**RECORDS FOR THE TASK:**
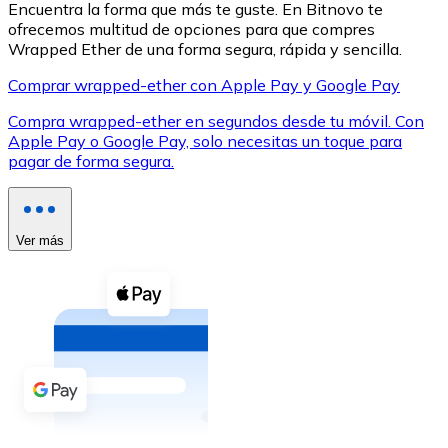
Encuentra la forma que más te guste. En Bitnovo te
ofrecemos multitud de opciones para que compres
Wrapped Ether de una forma segura, rápida y sencilla.
Comprar wrapped-ether con Apple Pay y Google Pay
Compra wrapped-ether en segundos desde tu móvil. Con
XRP
Apple Pay o Google Pay, solo necesitas un toque para
pagar de forma segura.
XRP
Ver más
Ver todo
Efectivo
Compra criptomonedas con efectivo en tu tienda más 
Comprar con efectivo
Transferencia SEPA
Añade fondos a tu cuenta Bitnovo o realiza compras di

**DESCRIPTION OF THE TASK:** Copy out each line of the data in which the word "Google" appears.

**SOLUTION TO THIS TASK:**
Comprar wrapped-ether con Apple Pay y Google Pay
Apple Pay o Google Pay, solo necesitas un toque para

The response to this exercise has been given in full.